On Wed, May 31, 2017 at 4:18 PM, Sandro Bonazzola <sbonazzo(a)redhat.com>
wrote:
The hosted engine fails to start due to:
Traceback (most recent call last):
File "/usr/share/vdsm/virt/vm.py", line 714, in _startUnderlyingVm
self._run()
File "/usr/share/vdsm/virt/vm.py", line 2026, in _run
self._connection.createXML(domxml, flags),
File "/usr/lib/python2.7/site-packages/vdsm/libvirtconnection.py", line
123, in wrapper
ret = f(*args, **kwargs)
File "/usr/lib/python2.7/site-packages/vdsm/utils.py", line 917, in
wrapper
return func(inst, *args, **kwargs)
File "/usr/lib64/python2.7/site-packages/libvirt.py", line 3782, in
createXML
if ret is None:raise libvirtError('virDomainCreateXML() failed',
conn=self)
libvirtError: Cannot get interface MTU on 'None': No such device
The Hosted Engine VM has been configured with:
<interface address="None" type="bridge">
<mac address="00:1a:4a:16:01:75"/>
<model type="virtio"/>
<source bridge="storage"/>
<link state="up"/>
</interface>
also:
<interface address="None" type="bridge">
<mac address="00:16:3e:21:57:02"/>
<model type="virtio"/>
<source bridge="None"/>
<link state="up"/>
</interface>
Not sure how you got there.
Can you share steps you did before having this issue?
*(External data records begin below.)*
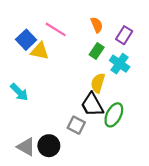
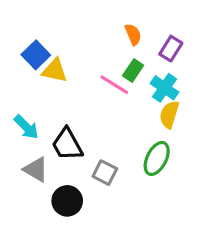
pink line: (56, 29) -> (114, 85), moved
yellow semicircle: (98, 83) -> (169, 114), moved
black trapezoid: (92, 105) -> (67, 144), moved
gray triangle: (26, 147) -> (36, 169), moved

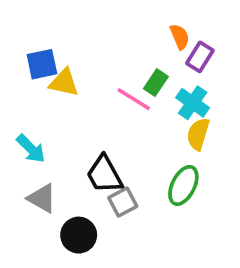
orange semicircle: (133, 34) -> (180, 37), moved
blue square: (36, 55) -> (42, 64), turned 32
black trapezoid: (67, 144) -> (104, 174), moved
gray square: (105, 173) -> (123, 202), turned 35

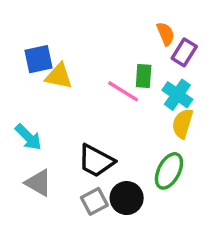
green rectangle: (156, 83) -> (144, 76), turned -30
black trapezoid: (104, 174) -> (96, 161), turned -33
gray square: (123, 202) -> (94, 201), moved
black circle: (79, 235) -> (127, 198), moved

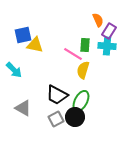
cyan cross: (177, 95) -> (107, 46), moved, turned -30
yellow semicircle: (182, 124) -> (83, 70), moved
cyan arrow: (28, 137) -> (14, 70), moved
green ellipse: (169, 171) -> (81, 101), moved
On Wed, May 31, 2017 at 4:04 PM, Rizwan Qureshi <rqureshi(a)connexin.co.uk>
wrote:
> Hi Sandro,
>
> PFA the sos report and vdsm logs.
>
>
>
> *From:* Sandro Bonazzola [mailto:sbonazzo@redhat.com]
> *Sent:* Wednesday, May 31, 2017 11:04 AM
> *To:* Rizwan Qureshi <rqureshi(a)connexin.co.uk>; Martin Sivak <
> msivak(a)redhat.com>
> *Cc:* Michal Skrivanek <mskrivan(a)redhat.com>; users(a)ovirt.org
>
> *Subject:* Re: [ovirt-users] Engine Down Score is 0
>
>
>
>
>
>
>
> On Wed, May 31, 2017 at 11:10 AM, Rizwan Qureshi <rqureshi(a)connexin.co.uk>
> wrote:
>
> Hi Sandro,
>
> Thanks for your response.
>
>
>
> We have tried that already but the VM shuts down after the –vm-start
> executes.
>
>
>
> Also, apologies for wrong information bfore. We have 3 dedicated hosts
> not 1.
>
>
>
> Please see below the output of –vm-status command:
>
>
>
>
>
> Can you please share sos report or at least vdsm logs from the hosts?
>
> Need to understand what happened to the vm.
>
>
>
>
>
>
>
> --== Host 1 status ==--
>
>
>
> Status up-to-date : True
>
> Hostname :
vmhost1.le1.uk.cxn-network.net
>
> Host ID : 1
>
> Engine status : {"reason": "bad vm status",
> "health": "bad", "vm": "down",
"detail": "down"}
>
> Score : 0
>
> stopped : False
>
> Local maintenance : False
>
> crc32 : 37a4ce89
>
> Host timestamp : 76387
>
> Extra metadata (valid at timestamp):
>
> metadata_parse_version=1
>
> metadata_feature_version=1
>
> timestamp=76387 (Wed May 31 10:04:47 2017)
>
> host-id=1
>
> score=0
>
> maintenance=False
>
> state=EngineUnexpectedlyDown
>
> stopped=False
>
> timeout=Thu Jan 1 22:17:00 1970
>
>
>
>
>
> --== Host 2 status ==--
>
>
>
> Status up-to-date : True
>
> Hostname :
vmhost2.le1.uk.cxn-network.net
>
> Host ID : 2
>
> Engine status : {"reason": "bad vm status",
> "health": "bad", "vm": "down",
"detail": "down"}
>
> Score : 0
>
> stopped : False
>
> Local maintenance : False
>
> crc32 : 937b5542
>
> Host timestamp : 76069
>
> Extra metadata (valid at timestamp):
>
> metadata_parse_version=1
>
> metadata_feature_version=1
>
> timestamp=76069 (Wed May 31 10:04:51 2017)
>
> host-id=2
>
> score=0
>
> maintenance=False
>
> state=EngineUnexpectedlyDown
>
> stopped=False
>
> timeout=Thu Jan 1 22:17:49 1970
>
>
>
>
>
> --== Host 3 status ==--
>
>
>
> Status up-to-date : True
>
> Hostname :
vmhost3.le1.uk.cxn-network.net
>
> Host ID : 3
>
> Engine status : {"reason": "bad vm status",
> "health": "bad", "vm": "down",
"detail": "down"}
>
> Score : 0
>
> stopped : False
>
> Local maintenance : False
>
> crc32 : 8ffac898
>
> Host timestamp : 76212
>
> Extra metadata (valid at timestamp):
>
> metadata_parse_version=1
>
> metadata_feature_version=1
>
> timestamp=76212 (Wed May 31 10:04:55 2017)
>
> host-id=3
>
> score=0
>
> maintenance=False
>
> state=EngineUnexpectedlyDown
>
> stopped=False
>
> timeout=Thu Jan 1 22:16:58 1970
>
>
>
> *From:* Sandro Bonazzola [mailto:sbonazzo@redhat.com]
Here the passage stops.